Supplied material:
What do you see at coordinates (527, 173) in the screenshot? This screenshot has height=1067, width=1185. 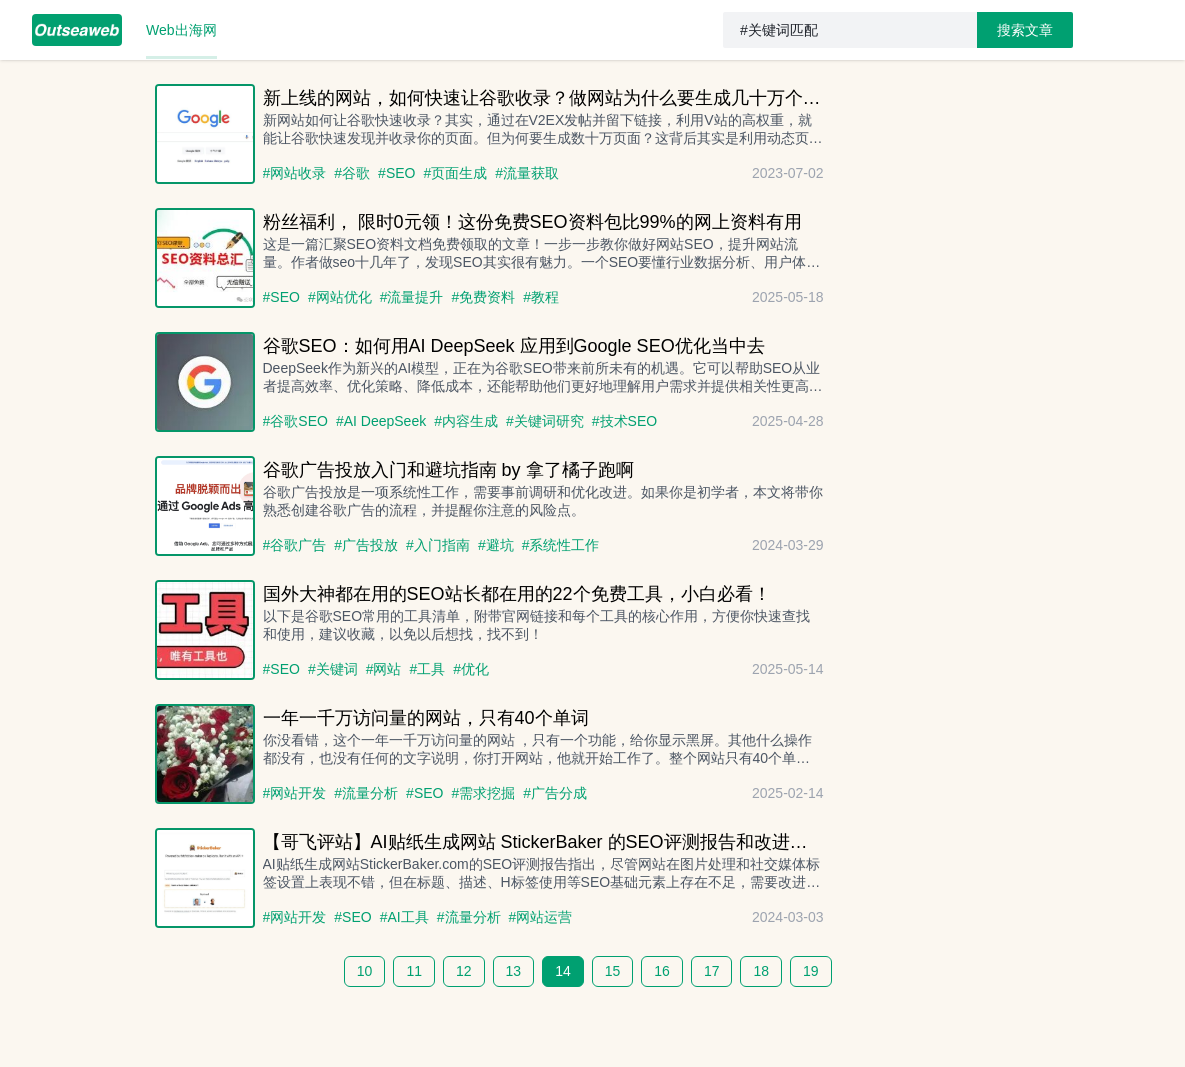 I see `#流量获取` at bounding box center [527, 173].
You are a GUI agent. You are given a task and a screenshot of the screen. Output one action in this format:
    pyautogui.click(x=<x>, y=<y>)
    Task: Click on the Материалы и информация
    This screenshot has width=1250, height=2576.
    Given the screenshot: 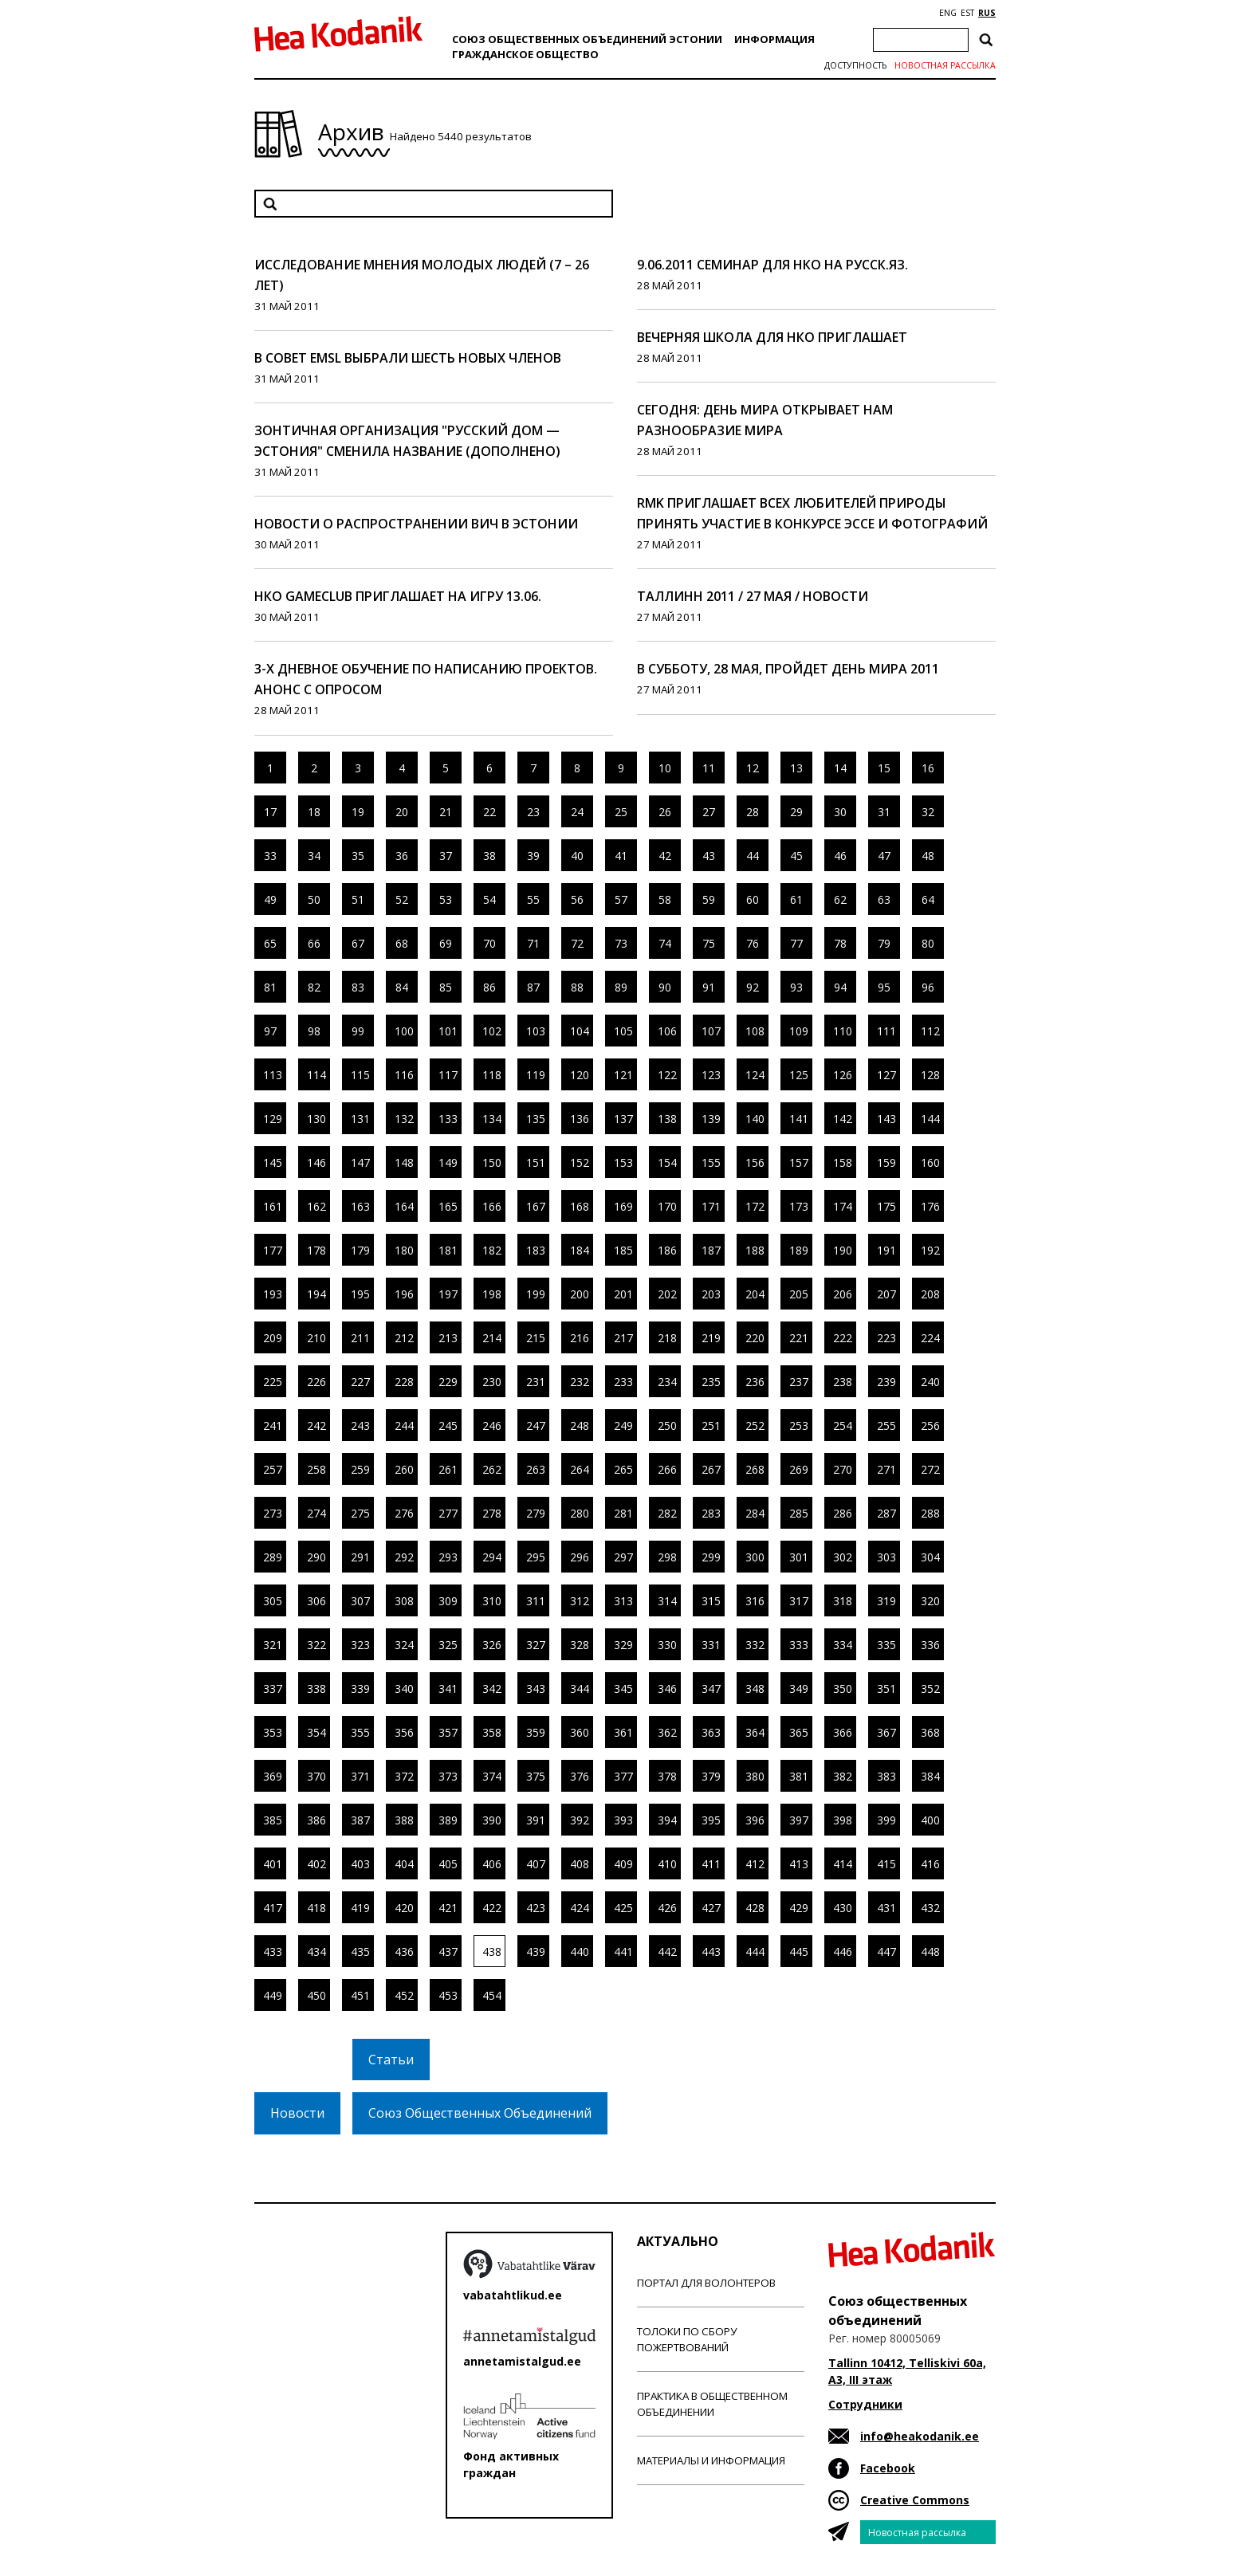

What is needed: Begin with the line containing "You are a GUI", stop at the last line of the records above, and copy every line in between exactly, both ends included, with no pictures.

Output for this task:
You are a GUI agent. You are given a task and a screenshot of the screen. Output one action in this format:
    pyautogui.click(x=<x>, y=<y>)
    Task: Click on the Материалы и информация
    This screenshot has width=1250, height=2576.
    Given the screenshot: 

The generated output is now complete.